Seeing the brother’s evident grief, she reached out to clasp his hand. “My commiserations, brother.”
He stirred in discomfort, forcing a smile. Does he fear me? One of the names on his list apparently had some facility for peering into the future and she wondered what revelations Caenis might be privy to, recalling Lord Nortah’s grim visage and Wisdom’s words from the first day on the march. I know full well what it means.

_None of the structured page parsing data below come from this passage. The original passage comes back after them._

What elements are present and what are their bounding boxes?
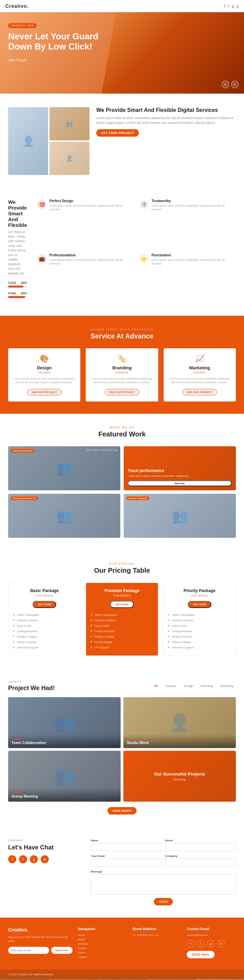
view-more-wrap: VIEW MORE <box>8 807 236 815</box>
skills-section: We Provide Smart And Flexible Let These … <box>0 189 244 316</box>
about-photo-1: 👤 <box>8 107 48 175</box>
pricing-title: Our Pricing Table <box>8 566 236 574</box>
footer-brand: Creativo. Sign up to our RSS and be the … <box>8 927 73 960</box>
project-3-overlay: Branding Group Meeting <box>8 788 120 802</box>
footer-social-g[interactable]: g <box>207 940 214 947</box>
footer-social: f t g in <box>187 940 236 947</box>
premium-price: Free delivery <box>90 594 154 597</box>
basic-btn[interactable]: GET NOW <box>33 601 56 608</box>
nav-twitter[interactable]: t <box>228 4 229 8</box>
service-branding-name: Branding <box>90 365 153 370</box>
footer-social-f[interactable]: f <box>187 940 194 947</box>
contact-grid: CONTACT Let's Have Chat f t g in Name Ab… <box>8 839 236 905</box>
hero-navigation: < > <box>222 81 239 88</box>
view-more-btn[interactable]: VIEW MORE <box>108 807 136 815</box>
hero-link[interactable]: View Project <box>8 58 27 62</box>
feature-prof: 💼 Professionalism Lorem ipsum dolor sit … <box>37 253 134 302</box>
feature-trust: 🛡️ Trustworthy Lorem ipsum dolor sit ame… <box>139 199 236 248</box>
nav-facebook[interactable]: f <box>224 4 225 8</box>
social-linkedin[interactable]: in <box>41 855 49 863</box>
design-desc: Lorem ipsum dolor sit amet consectetur a… <box>49 204 134 211</box>
logo: Creativo. <box>5 3 29 9</box>
about-field: About <box>165 839 236 851</box>
prof-desc: Lorem ipsum dolor sit amet consectetur a… <box>49 258 134 266</box>
pricing-section: OUR PRICING Our Pricing Table Basic Pack… <box>0 550 244 668</box>
newsletter-input[interactable] <box>8 947 49 954</box>
priority-feature-1: 100% Translatable <box>167 612 231 617</box>
work-item-3: 👥 Why they Choose Us! <box>8 494 120 538</box>
work-btn-2[interactable]: Discover <box>128 480 232 486</box>
basic-feature-3: Easy to Edit <box>13 623 77 628</box>
footer-grid: Creativo. Sign up to our RSS and be the … <box>8 927 236 960</box>
premium-feature-6: Priority Display <box>90 639 154 644</box>
contact-section: CONTACT Let's Have Chat f t g in Name Ab… <box>0 827 244 918</box>
skill-css-label: CSS3 80% <box>8 281 27 285</box>
company-field: Company <box>165 854 236 867</box>
email-input[interactable] <box>91 859 162 867</box>
feature-punct: ⭐ Punctuation Lorem ipsum dolor sit amet… <box>139 253 236 302</box>
social-facebook[interactable]: f <box>8 855 16 863</box>
contact-form-wrap: Name About Your Email Company Message <box>91 839 236 905</box>
filter-design[interactable]: Design <box>182 684 195 688</box>
footer-nav-services[interactable]: Services <box>78 942 127 945</box>
contact-tag: CONTACT <box>8 839 83 842</box>
project-2: 👤 Design Studio Work <box>124 697 236 748</box>
newsletter-btn[interactable]: Subscribe <box>51 947 73 954</box>
pricing-premium: Premium Package Free delivery GET NOW 10… <box>86 582 158 656</box>
footer-nav-project[interactable]: Project <box>78 947 127 950</box>
footer-social-in[interactable]: in <box>217 940 225 947</box>
service-branding-desc: Lorem ipsum dolor sit amet consectetur a… <box>90 377 153 384</box>
premium-name: Premium Package <box>90 588 154 593</box>
email-label: Your Email <box>91 854 162 858</box>
priority-feature-4: Coding Required <box>167 628 231 634</box>
footer: Creativo. Sign up to our RSS and be the … <box>0 918 244 969</box>
about-input[interactable] <box>165 843 236 851</box>
footer-nav-contact[interactable]: Contact <box>78 956 127 959</box>
about-photos: 👤 👥 👤 <box>8 107 89 175</box>
premium-btn[interactable]: GET NOW <box>110 601 134 608</box>
filter-marketing[interactable]: Marketing <box>218 684 236 688</box>
about-photo-3: 👤 <box>49 142 89 175</box>
social-twitter[interactable]: t <box>19 855 27 863</box>
service-design-btn[interactable]: SEE OUR PROJECT <box>27 389 62 395</box>
footer-social-t[interactable]: t <box>197 940 204 947</box>
hero-badge: Priority Tag <box>8 23 36 28</box>
basic-price: Free delivery <box>13 594 77 597</box>
priority-feature-7: Extended Support <box>167 644 231 650</box>
featured-grid: 👥 Track performance SEE MORE CAN BE NEXT… <box>8 446 236 538</box>
footer-nav-about[interactable]: About <box>78 938 127 941</box>
hero-prev-btn[interactable]: < <box>222 81 229 88</box>
about-cta-btn[interactable]: GET FREE PROJECT <box>96 129 139 137</box>
footer-nav-home[interactable]: Home <box>78 934 127 937</box>
submit-btn[interactable]: SEND <box>154 898 173 905</box>
contact-info: CONTACT Let's Have Chat f t g in <box>8 839 83 905</box>
filter-branding[interactable]: Branding <box>199 684 215 688</box>
filter-creative[interactable]: Creative <box>163 684 179 688</box>
submit-wrap: SEND <box>91 898 236 905</box>
projects-section: LATEST Project We Had! All Creative Desi… <box>0 668 244 827</box>
filter-all[interactable]: All <box>152 684 160 688</box>
services-tag: UNIQUE ITEMS BUILT PERFECTLY <box>8 328 236 331</box>
priority-btn[interactable]: GET NOW <box>188 601 211 608</box>
footer-nav-motion[interactable]: Motion <box>78 951 127 954</box>
service-marketing-desc: Lorem ipsum dolor sit amet consectetur a… <box>168 377 231 384</box>
company-input[interactable] <box>165 859 236 867</box>
footer-email-title: Contact Email <box>187 927 236 931</box>
social-google[interactable]: g <box>30 855 38 863</box>
nav-google[interactable]: g <box>232 4 234 8</box>
service-design-sub: Innovative <box>13 371 76 374</box>
service-branding-icon: 🏷️ <box>90 354 153 363</box>
work-overlay-2: Track performance Lorem ipsum dolor sit … <box>124 446 236 490</box>
work-badge-4: We are Designers <box>127 496 149 500</box>
copyright: © 2021 Creativo. All Rights Reserved. <box>8 973 54 976</box>
service-marketing-icon: 📈 <box>168 354 231 363</box>
send-mail-btn[interactable]: SEND MAIL <box>187 951 214 958</box>
name-input[interactable] <box>91 843 162 851</box>
service-design-desc: Lorem ipsum dolor sit amet consectetur a… <box>13 377 76 384</box>
service-branding-btn[interactable]: SEE OUR PROJECT <box>105 389 139 395</box>
nav-pinterest[interactable]: p <box>236 4 239 8</box>
service-marketing-btn[interactable]: SEE OUR PROJECT <box>182 389 217 395</box>
message-input[interactable] <box>91 874 236 894</box>
hero-next-btn[interactable]: > <box>231 81 239 88</box>
service-design-icon: 🎨 <box>13 354 76 363</box>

“During Brother Harlick’s questioning,” she said, moving back. “The Volarian woman we took at Alltor spoke of an Ally. Lord Vaelin seems to think you may be able to elaborate on her meaning.”
“Brother Harlick has already told you all we know, Highness. It resides in the Beyond and plots our destruction. We know not why.”
“If it exists in the place beyond death, does not that suppose it was once alive? It was once a man, or a woman?”
“It does, Highness. But as yet no member of any Order has divined how it came to be what it is, nor what malign agency could have twisted it into such evil.”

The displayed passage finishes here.